I’m not sure I want something directly integrated in to KiCad (yet). That seems like it may add some extra limitations for development and reduces flexibility.
Thanks for the link, the FEM library looks particularly interesting.
You might have misunderstood me. FreeCad only has thermal FEM solver (besides mechanical ones). And the same way that you can treat heat dissipation problems with lumped circuit models (temperature becomes voltage, thermal resistance is electrical resistance, …) you can also use thermal FEM solver to solve for voltage drop
Interesting, does the solver have the ability to only solve with heat conduction?
Do you think it would be easy to get a fairly accurate mapping of temperature change to voltage drop? e.g. “0.1C temp drop = 0.1V drop”?
Technically not really as it is a combined thermomechanical solver, but you can disregard the mechanical part
You can get this, but I haven’t evaluated how accurate this is.
I’ve seen the EM workbench, I’ll have to look into FEniCS though.
With EM workbench you can construct the geometry which can be directly described with syntax of FastHenry/FastCap. You can not export common FreeCad geometry. With FastHenry/FastCap the work done in skipi is more inspiring. For designs without zones, you could translate KiCad geometry (track segments, vias) into fasthenry/fastcap geometry. So you could obtain lumped parameters of the circuit.
On thing that is becoming clear is that with all the open source/free tools available, anything can be done. But (and this is a big but) you have to write some code and you have to make the required infrastructure. For example if one would want to do a DC PDN analysis you have to:
All in all this can be a huge task for somebody without any CS experience, so making this accessible for an EE who knows how to use KiCad is still far away.
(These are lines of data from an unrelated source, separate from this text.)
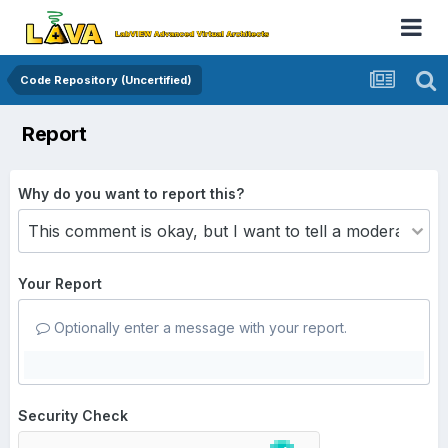
Code Repository (Uncertified)
Report
Why do you want to report this?
Your Report
Optionally enter a message with your report.
Security Check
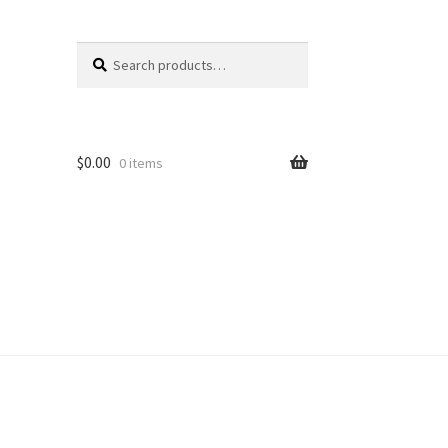
Search
Search
for:
$
0.00
0 items
unt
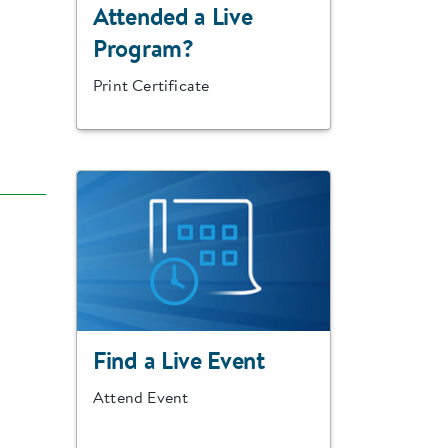
Attended a Live
Program?
Print Certificate
Find a Live Event
Attend Event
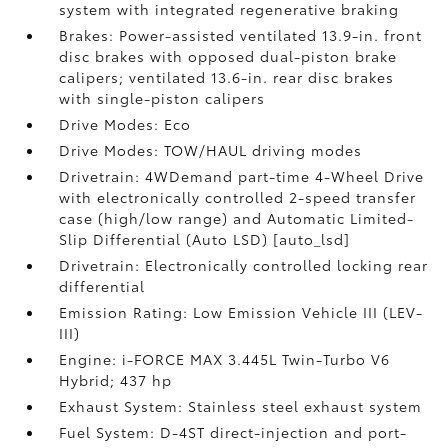
system with integrated regenerative braking
Brakes: Power-assisted ventilated 13.9-in. front
disc brakes with opposed dual-piston brake
calipers; ventilated 13.6-in. rear disc brakes
with single-piston calipers
Drive Modes: Eco
Drive Modes: TOW/HAUL driving modes
Drivetrain: 4WDemand part-time 4-Wheel Drive
with electronically controlled 2-speed transfer
case (high/low range) and Automatic Limited-
Slip Differential (Auto LSD) [auto_lsd]
Drivetrain: Electronically controlled locking rear
differential
Emission Rating: Low Emission Vehicle III (LEV-
III)
Engine: i-FORCE MAX 3.445L Twin-Turbo V6
Hybrid; 437 hp
Exhaust System: Stainless steel exhaust system
Fuel System: D-4ST direct-injection and port-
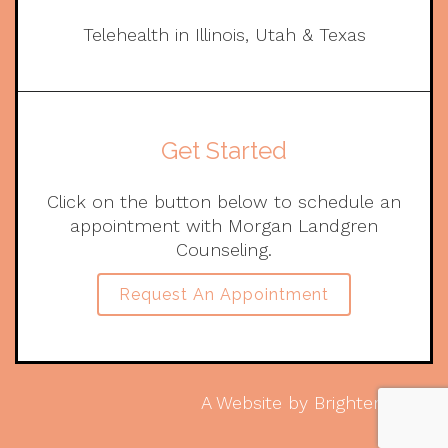
Telehealth in Illinois, Utah & Texas
Get Started
Click on the button below to schedule an
appointment with Morgan Landgren
Counseling.
Request An Appointment
A Website by
Brighter Vision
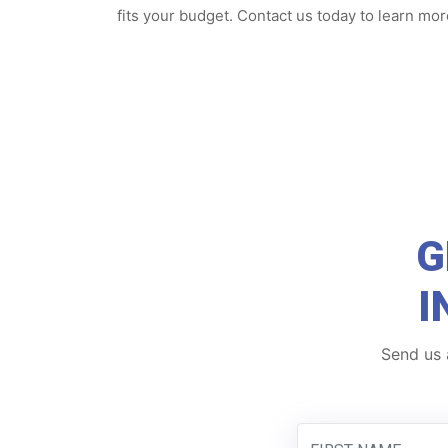
fits your budget. Contact us today to learn mor
G
I
Send us 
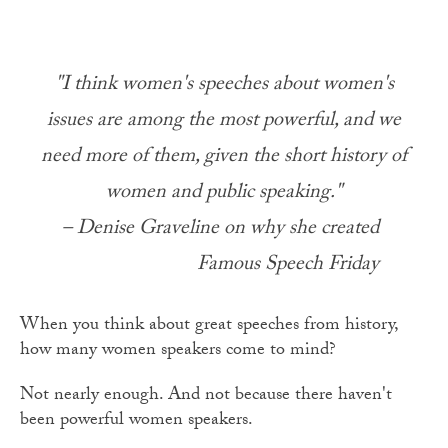
"I think women's speeches about women's
issues are among the most powerful, and we
need more of them, given the short history of
women and public speaking."
– Denise Graveline on why she created
Famous Speech Friday
When you think about great speeches from history,
how many women speakers come to mind?
Not nearly enough. And not because there haven't
been powerful women speakers.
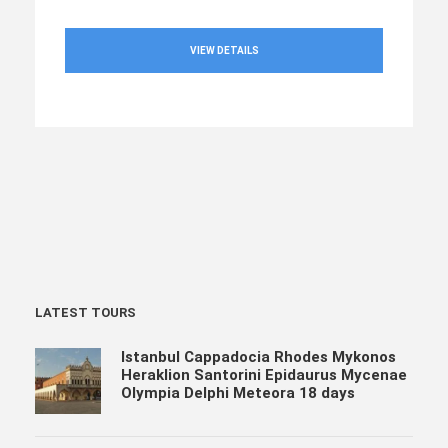
VIEW DETAILS
LATEST TOURS
Istanbul Cappadocia Rhodes Mykonos
Heraklion Santorini Epidaurus Mycenae
Olympia Delphi Meteora 18 days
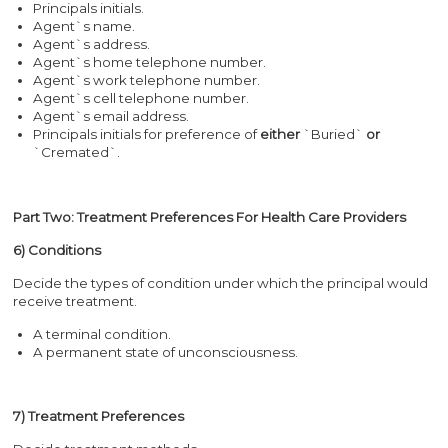
Principals initials.
Agent`s name.
Agent`s address.
Agent`s home telephone number.
Agent`s work telephone number.
Agent`s cell telephone number.
Agent`s email address.
Principals initials for preference of
either
`Buried`
or
`Cremated`.
Part Two: Treatment Preferences For Health Care Providers
6) Conditions
Decide the types of condition under which the principal would
receive treatment.
A terminal condition.
A permanent state of unconsciousness.
7) Treatment Preferences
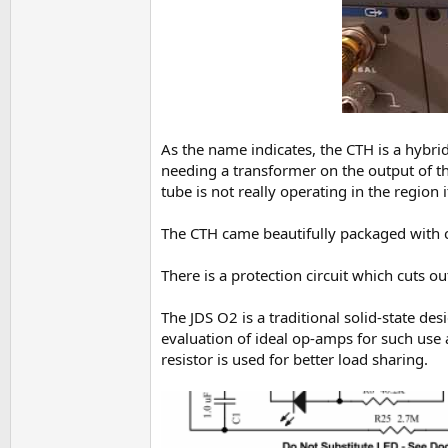
As the name indicates, the CTH is a hybri
needing a transformer on the output of th
tube is not really operating in the region it
The CTH came beautifully packaged with cus
There is a protection circuit which cuts ou
The JDS O2 is a traditional solid-state 
evaluation of ideal op-amps for such use 
resistor is used for better load sharing.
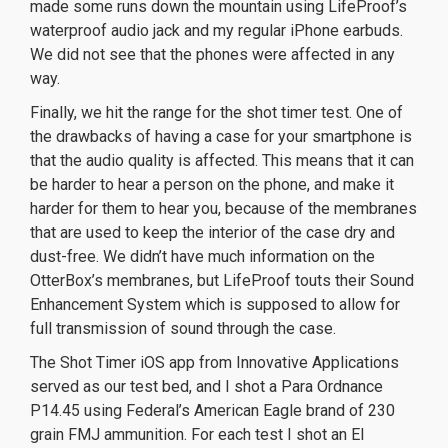
made some runs down the mountain using LifeProof’s
waterproof audio jack and my regular iPhone earbuds.
We did not see that the phones were affected in any
way.
Finally, we hit the range for the shot timer test. One of
the drawbacks of having a case for your smartphone is
that the audio quality is affected. This means that it can
be harder to hear a person on the phone, and make it
harder for them to hear you, because of the membranes
that are used to keep the interior of the case dry and
dust-free. We didn’t have much information on the
OtterBox’s membranes, but LifeProof touts their Sound
Enhancement System which is supposed to allow for
full transmission of sound through the case.
The Shot Timer iOS app from Innovative Applications
served as our test bed, and I shot a Para Ordnance
P14.45 using Federal’s American Eagle brand of 230
grain FMJ ammunition. For each test I shot an El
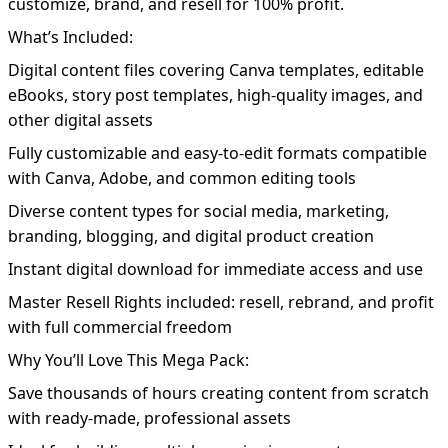
customize, brand, and resell for 100% profit.
What’s Included:
Digital content files covering Canva templates, editable
eBooks, story post templates, high-quality images, and
other digital assets
Fully customizable and easy-to-edit formats compatible
with Canva, Adobe, and common editing tools
Diverse content types for social media, marketing,
branding, blogging, and digital product creation
Instant digital download for immediate access and use
Master Resell Rights included: resell, rebrand, and profit
with full commercial freedom
Why You’ll Love This Mega Pack:
Save thousands of hours creating content from scratch
with ready-made, professional assets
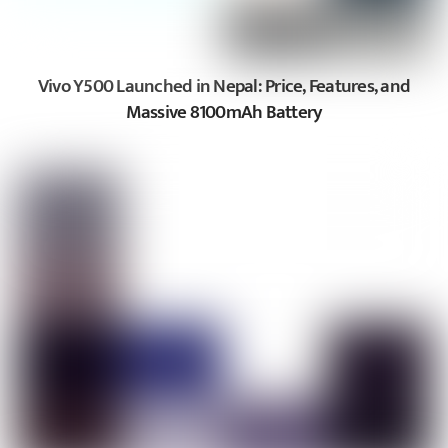
Vivo Y500 Launched in Nepal: Price, Features, and
Massive 8100mAh Battery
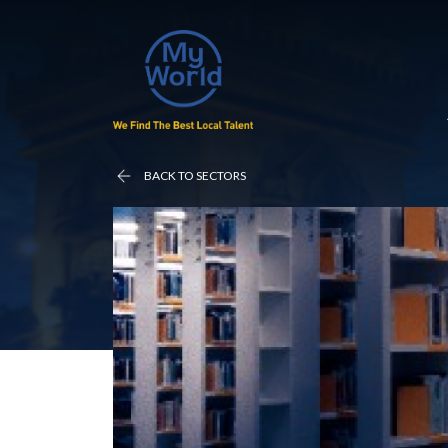
BACK TO SECTORS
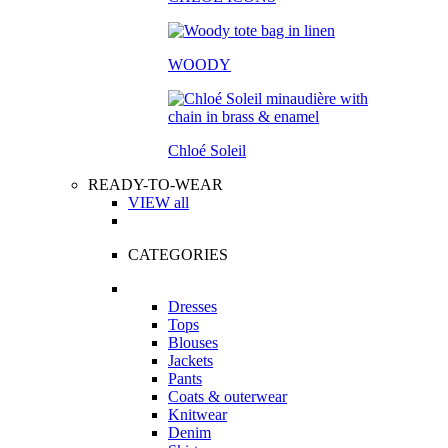
WOODY
Chloé Soleil
READY-TO-WEAR
VIEW all
CATEGORIES
Dresses
Tops
Blouses
Jackets
Pants
Coats & outerwear
Knitwear
Denim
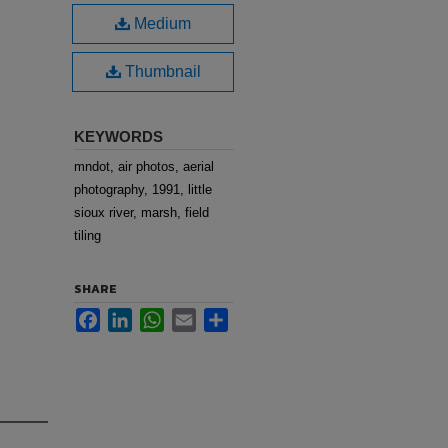
Medium
Thumbnail
KEYWORDS
mndot, air photos, aerial
photography, 1991, little
sioux river, marsh, field
tiling
SHARE
Facebook
LinkedIn
WhatsApp
Email
Share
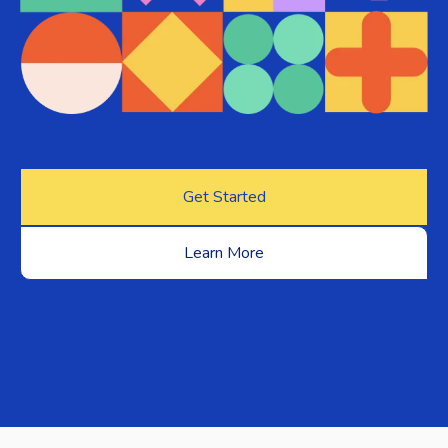
Get Started
Learn More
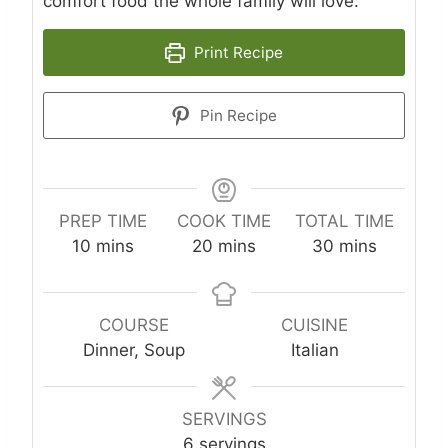
comfort food the whole family will love.
Print Recipe
Pin Recipe
PREP TIME
COOK TIME
TOTAL TIME
m
m
m
10
mins
20
mins
30
mins
i
i
i
n
n
n
u
u
u
COURSE
CUISINE
t
t
t
Dinner, Soup
Italian
e
e
e
s
s
s
SERVINGS
6
servings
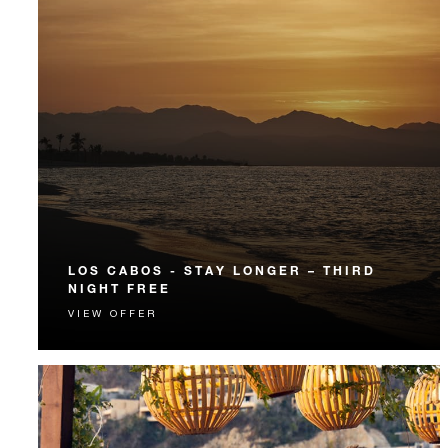
LOS CABOS - STAY LONGER – THIRD
NIGHT FREE
VIEW OFFER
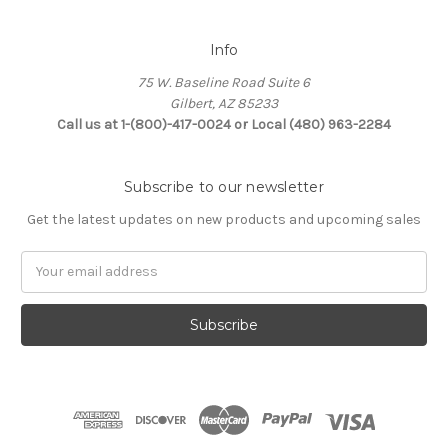
Info
75 W. Baseline Road Suite 6
Gilbert, AZ 85233
Call us at 1-(800)-417-0024 or Local (480) 963-2284
Subscribe to our newsletter
Get the latest updates on new products and upcoming sales
Email
Address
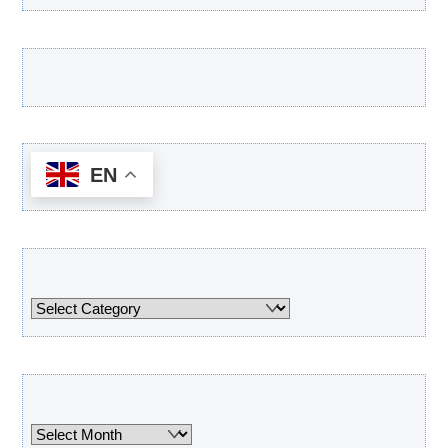
Latest Products
EN
Categories
Categories
Archives
Archives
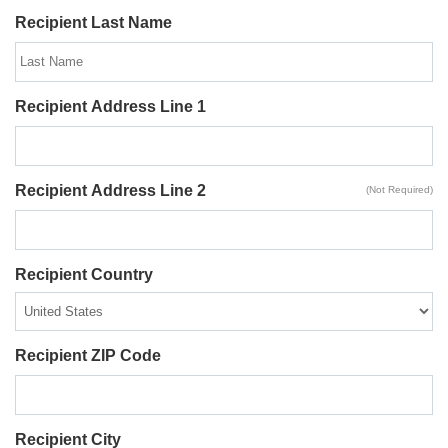
Recipient Last Name
Recipient Address Line 1
Recipient Address Line 2
(Not Required)
Recipient Country
Recipient ZIP Code
Recipient City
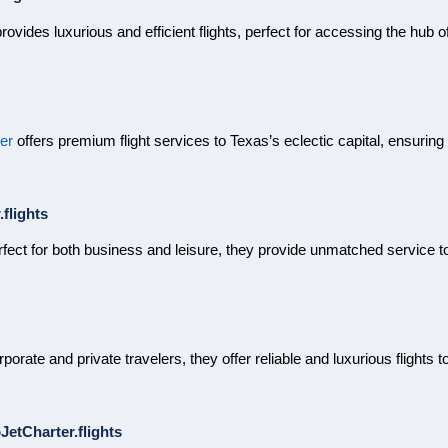
rovides luxurious and efficient flights, perfect for accessing the hub o
er
offers premium flight services to Texas’s eclectic capital, ensurin
flights
rfect for both business and leisure, they provide unmatched service to 
orporate and private travelers, they offer reliable and luxurious flights
etCharter.flights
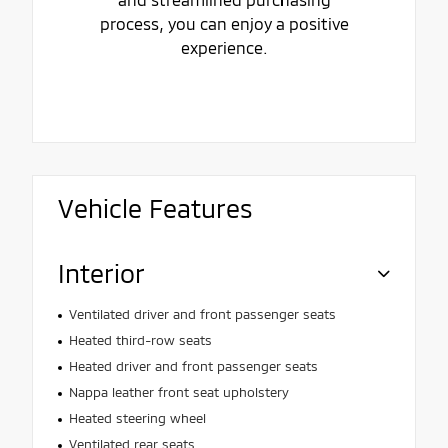
process, you can enjoy a positive
experience.
Vehicle Features
Interior
Ventilated driver and front passenger seats
Heated third-row seats
Heated driver and front passenger seats
Nappa leather front seat upholstery
Heated steering wheel
Ventilated rear seats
And based on our past work (your stepup workbench and my action plugins) I think that we are alike in thinking that any additional features have to be user friendly. Which means GUI only and with as few dependencies as possible. So currently I am focusing my research along this thinking (e.g. if there is a FEM solver for FreeCad which would be suitable for our purposes, but you need to write code to use it, I don’t really take it into account).
Not sure if one of you is the guy who gave this talk at FOSDEM2020
https://fosdem.org/2020/schedule/event/sparselizard/
But it seems Sparselizard could be very interesting to you.